Unfortunately, early studies of a variety of solute FFs indicated that the experimental KBIs were not, in general, well reproduced [15,20–22]. In fact, the agreement with experiment was often very poor. This implies an incorrect balance between solute-solute self association (G22) and solute solvation (G21). This imbalance must arise from inappropriate intermolecular potentials i.e., inaccurate FF parameters. To solve this problem we have been developing FFs for small solutes specifically designed to reproduce the experimental KBIs. Hence, we have labeled this the Kirkwood-Buff derived force field (KBFF) approach. In the following section we outline our results to date and how they have improved our understanding of solutions. In particular, we focus on hydrophobic solutes in alcohol solvents and comment on the similarities in the clustering of alcohol molecules, a feature observed across different systems for low alcohol mole fractions. The microscopic view of these alcohol solutions is intriguing because, although alcohols are macroscopically homogeneous and disordered, we see that they exhibit heterogeneity and local order on the microscopic scale. Significant efforts are being taken to understand the relationship among the liquid microstructure observed from computer simulations, statistical solution theories, experimental correlation functions obtained from spectroscopy, and experimental solution thermodynamics [23–26]. For example, our KB derived approach essentially implies that, while a number of force fields are able to produce many thermodynamic properties of solutions, these are necessary, but not sufficient, conditions for accurate descriptions of solutions. Information on the microstructure e.g., the KBIs, is of key importance as well.
Simulation Details
Here we provide a brief description of the typical simulation conditions used in the development of the new FFs. More details can be found in our recent studies [27,28]. All mixtures are simulated via classical molecular dynamics techniques using the Gromacs program (version 3.3) [29]. The simulations are performed in the isothermal-isobaric NpT ensemble at the temperature and pressure of interest using Berendsen thermostats and barostats [30]. All solute and solvent bonds are constrained using the LINCS algorithm [31]. A 2 fs time step is used for integration of the equations of motion. Electrostatic interactions are evaluated using the particle-mesh-Ewald technique [32] with cutoff distances of 1.2 nm and of 1.5 nm for the real space electrostatic and van der Waals interactions, respectively. The SPC/E water model is adopted for all aqueous simulations [33].
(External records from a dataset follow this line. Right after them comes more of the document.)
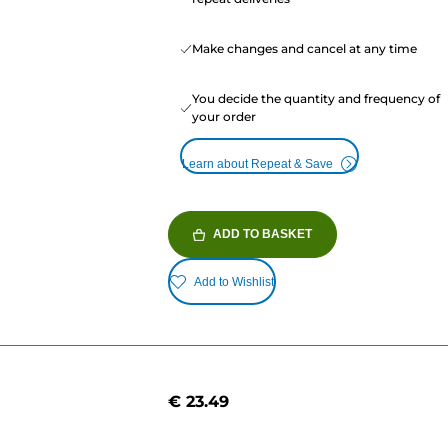
Make changes and cancel at any time
You decide the quantity and frequency of
your order
Learn about Repeat & Save
ADD TO BASKET
Add to Wishlist
€ 23.49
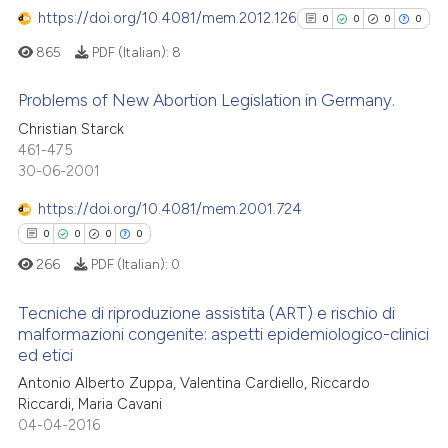
supports, mentions, or contrasts
https://doi.org/10.4081/mem.2012.126
0
0
0
0
 cited claim, and a label
865
PDF (Italian):
8
icating in which section the
See how this article has been
ation was made.
Problems of New Abortion Legislation in Germany.
cited at
scite.ai
Christian Starck
0
Citing Publications
461-475
Scite shows how a scientific p
30-06-2001
0
Supporting
has been cited by providing th
0
Mentioning
context of the citation, a
https://doi.org/10.4081/mem.2001.724
0
Contrasting
classification describing whet
0
0
0
0
it supports, mentions, or contr
266
PDF (Italian):
0
the cited claim, and a label
indicating in which section the
Tecniche di riproduzione assistita (ART) e rischio di
malformazioni congenite: aspetti epidemiologico-clinici
See how this article has been
citation was made.
ed etici
cited at
scite.ai
0
Citing Publications
Antonio Alberto Zuppa, Valentina Cardiello, Riccardo
0
Supporting
Riccardi, Maria Cavani
Scite shows how a scientific p
0
Mentioning
04-04-2016
has been cited by providing th
0
Contrasting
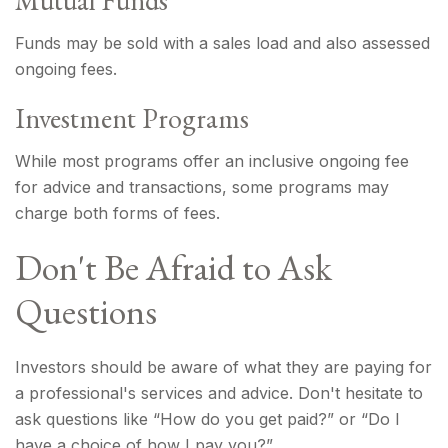
Mutual Funds
Funds may be sold with a sales load and also assessed
ongoing fees.
Investment Programs
While most programs offer an inclusive ongoing fee
for advice and transactions, some programs may
charge both forms of fees.
Don't Be Afraid to Ask
Questions
Investors should be aware of what they are paying for
a professional's services and advice. Don't hesitate to
ask questions like “How do you get paid?” or “Do I
have a choice of how I pay you?”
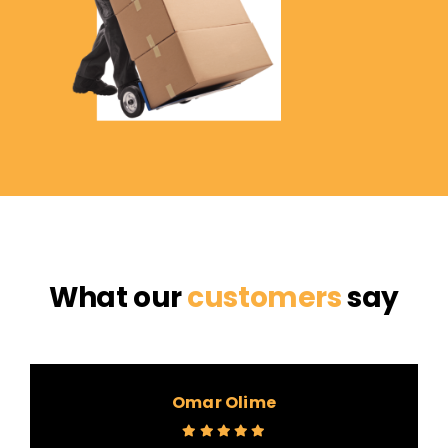
What our
customers
say
Omar Olime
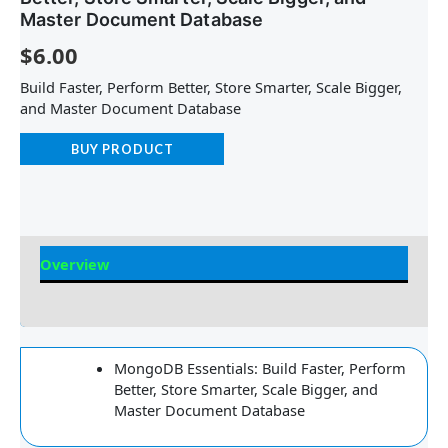
Master Document Database
$
6.00
Build Faster, Perform Better, Store Smarter, Scale Bigger,
and Master Document Database
BUY PRODUCT
Overview
Reviews
MongoDB Essentials: Build Faster, Perform
Better, Store Smarter, Scale Bigger, and
Master Document Database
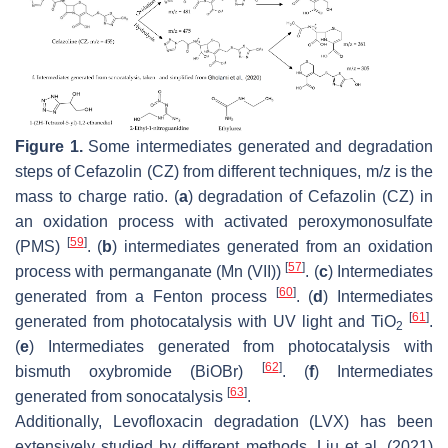
Figure 1.
Some intermediates generated and degradation
steps of Cefazolin (CZ) from different techniques,
m
/
z
is the
mass to charge ratio. (
a
) degradation of Cefazolin (CZ) in
an oxidation process with activated peroxymonosulfate
[
59
]
(PMS)
. (
b
) intermediates generated from an oxidation
[
57
]
process with permanganate (Mn (VII))
. (
c
) Intermediates
[
60
]
generated from a Fenton process
. (
d
) Intermediates
[
61
]
generated from photocatalysis with UV light and TiO
.
2
(
e
) Intermediates generated from photocatalysis with
[
62
]
bismuth oxybromide (BiOBr)
. (
f
) Intermediates
[
63
]
generated from sonocatalysis
.
Additionally, Levofloxacin degradation (LVX) has been
extensively studied by different methods. Liu et al. (2021)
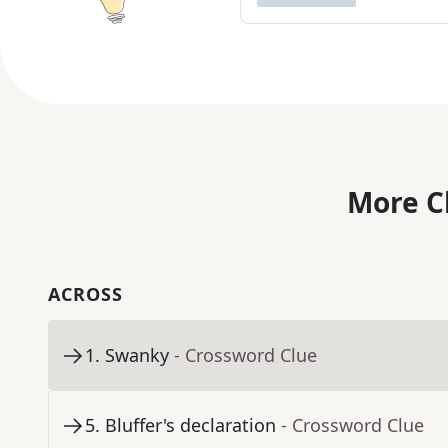
More C
ACROSS
1
.
Swanky
- Crossword Clue
5
.
Bluffer's declaration
- Crossword Clue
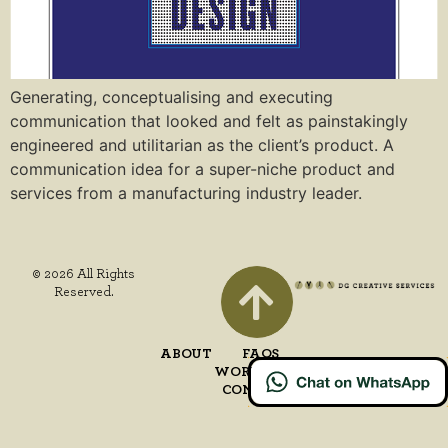
Generating, conceptualising and executing
communication that looked and felt as painstakingly
engineered and utilitarian as the client’s product. A
communication idea for a super-niche product and
services from a manufacturing industry leader.
© 2026 All Rights
Reserved.
ABOUT
FAQS
WORK
CONTACT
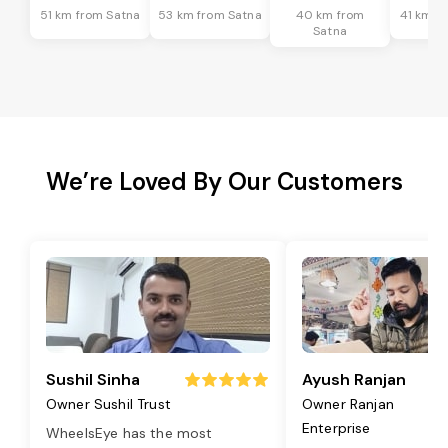
51 km from Satna
53 km from Satna
40 km from
41 km f
Satna
We’re Loved By Our Customers
Sushil Sinha
Ayush Ranjan
Owner Sushil Trust
Owner Ranjan
Enterprise
WheelsEye has the most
The KBIs have to be truncated in closed systems. We have discussed this issue in detail [20,21,27]. Typically, the integral is truncated after several solvation shells (1–1.5 nm) depending on the size of the solute and solvent. To eliminate statistical variations we have averaged the integral values over a small range of integration distances, typically corresponding to one solvation shell. The accuracy of this truncation procedure can be checked by determining the simulated partial molar volumes and compressibility using other approaches, and comparing with the values obtained from Equations 4 and 5 [27]. Error estimates are typically obtained from multiple 1–5ns block averages.
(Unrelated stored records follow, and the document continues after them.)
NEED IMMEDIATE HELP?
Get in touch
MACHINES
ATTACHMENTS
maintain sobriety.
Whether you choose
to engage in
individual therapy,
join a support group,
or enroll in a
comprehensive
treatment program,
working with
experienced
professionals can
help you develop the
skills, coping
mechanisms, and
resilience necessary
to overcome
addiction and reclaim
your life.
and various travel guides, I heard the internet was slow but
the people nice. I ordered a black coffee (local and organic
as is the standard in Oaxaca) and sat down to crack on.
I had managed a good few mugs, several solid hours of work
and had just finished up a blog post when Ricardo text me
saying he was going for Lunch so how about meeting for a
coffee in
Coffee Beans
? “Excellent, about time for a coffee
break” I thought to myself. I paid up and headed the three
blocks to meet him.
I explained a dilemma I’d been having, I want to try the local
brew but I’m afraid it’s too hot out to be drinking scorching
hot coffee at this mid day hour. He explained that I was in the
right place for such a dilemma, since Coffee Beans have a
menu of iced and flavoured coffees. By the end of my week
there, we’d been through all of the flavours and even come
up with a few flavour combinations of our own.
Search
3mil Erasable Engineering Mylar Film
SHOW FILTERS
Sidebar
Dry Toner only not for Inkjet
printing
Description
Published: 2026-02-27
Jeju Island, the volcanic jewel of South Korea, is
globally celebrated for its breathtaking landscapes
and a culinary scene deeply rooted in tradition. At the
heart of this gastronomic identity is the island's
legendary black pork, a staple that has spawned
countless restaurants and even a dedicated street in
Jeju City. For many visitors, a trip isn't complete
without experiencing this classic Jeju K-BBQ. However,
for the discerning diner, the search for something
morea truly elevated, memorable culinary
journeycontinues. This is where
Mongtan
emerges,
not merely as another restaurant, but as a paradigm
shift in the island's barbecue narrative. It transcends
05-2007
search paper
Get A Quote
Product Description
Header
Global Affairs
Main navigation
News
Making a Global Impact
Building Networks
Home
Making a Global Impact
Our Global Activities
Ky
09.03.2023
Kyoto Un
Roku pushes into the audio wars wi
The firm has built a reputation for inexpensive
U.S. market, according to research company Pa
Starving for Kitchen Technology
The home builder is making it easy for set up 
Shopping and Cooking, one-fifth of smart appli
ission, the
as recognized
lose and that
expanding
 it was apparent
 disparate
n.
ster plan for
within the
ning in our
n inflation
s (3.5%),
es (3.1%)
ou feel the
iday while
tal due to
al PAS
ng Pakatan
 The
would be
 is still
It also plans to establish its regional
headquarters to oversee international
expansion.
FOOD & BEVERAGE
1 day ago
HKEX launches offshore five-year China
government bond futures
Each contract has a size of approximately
The simulations presented here involve a series of solutes and solvents. The force fields for methanol and sulfur compounds were taken from the literature [27,28]. The force fields for aromatic compounds have been recently developed and will be submitted for publication shortly [34]. The nonbonded parameters for these aromatic molecules are: q = −0.13, ε = 0.33, σ = 0.381 for aromatic carbons; q = 0.13, ε = 0.088, σ = 0.158 for aromatic hydrogens; and q = 0.0, ε = 0.8672, σ = 0.3742 for united atom methyls. The σ and ε parameters for the hydroxyl oxygen and hydrogen in phenol and p-cresol were taken from our previous study of methanol, with a modified charge distribution of qc = 0.270, qo = −0.738, qH = 0.468. The simulations were performed for cubic systems of L = 6nm, or L = 10nm (for the sulfur systems), and for at least 10ns of production starting from random initial configurations followed by 1–2ns of equilibration.
Results
Amino acid side chains include both polar and nonpolar functional groups. Using the KBIs as a guide, a series of models for simple polar solutes in water have been developed. More recently, nonpolar solutes have been studied by switching the solvent of interest to methanol [28,34]. This then assumes that reasonable FFs for solutes in methanol should provide good models for solutes in water as long as one has an accurate model for methanol and water mixtures. Indeed, it is hoped that the properties of any binary liquid mixture will be well reproduced.
The KBFF models are simple nonpolarizable classical force fields. The Lennard-Jones 6–12 potential is used for the van der Waals interactions, together with a simple Coulomb potential for electrostatic interactions which are evaluated using Ewald sums. The general approach taken during the parameterization procedure is to focus on the effective charge distributions for solutes. The primary goal is to mimic condensed phase polarization effects. A variety of charge distributions are typically investigated and the one that provides the closest agreement with experiment for the KBIs is adopted in the model. A complete list of solutes studied to date, and the relevant amino acid side chains or cosolvent, is provided in Table 1. The list does not include the nonpolar side chains of Ala, Ile, Leu, Pro, and Val. In our opinion, the parameters previously used to model these groups are less questionable as these groups do not display large polarization effects even in polar solvents such as water. Hence, our hydrocarbon parameters have been taken from previous studies [35].
Table 1.
Solute | Solvent | Relevant species | Reference |
---|---|---|---|
acetone | Water | cosolvent | [20] |
urea | Water | cosolvent | [21] |
nacl | Water | cosolvent | [42] |
guanidinium chloride | Water | cosolvent, arg | [43] |
amides | Water | asn, gln, peptide group | [36] |
methanol | Water | ser, thr, tyr | [27] |
thiols, sulfides | Methanol | met, cys, disulfide | [28] |
aromatics, aromatic alcohols | Methanol | phe, tyr | [34] |
amine salts, carboxylates | Water | lys, asp, glu, termini | [44] |
In developing the above FFs a large body of information concerning the behavior of solution mixtures and our ability to reproduce their properties has been provided. We summarize what we have learned in the following six points:
It cannot be assumed that existing FFs for solutes reproduce the KBIs for solution mixtures. In most cases too much self association of solute molecules is observed [8,20,22,36]. Therefore, in our opinion, the simulated KBIs provide an excellent approach to determine the quality of a FF.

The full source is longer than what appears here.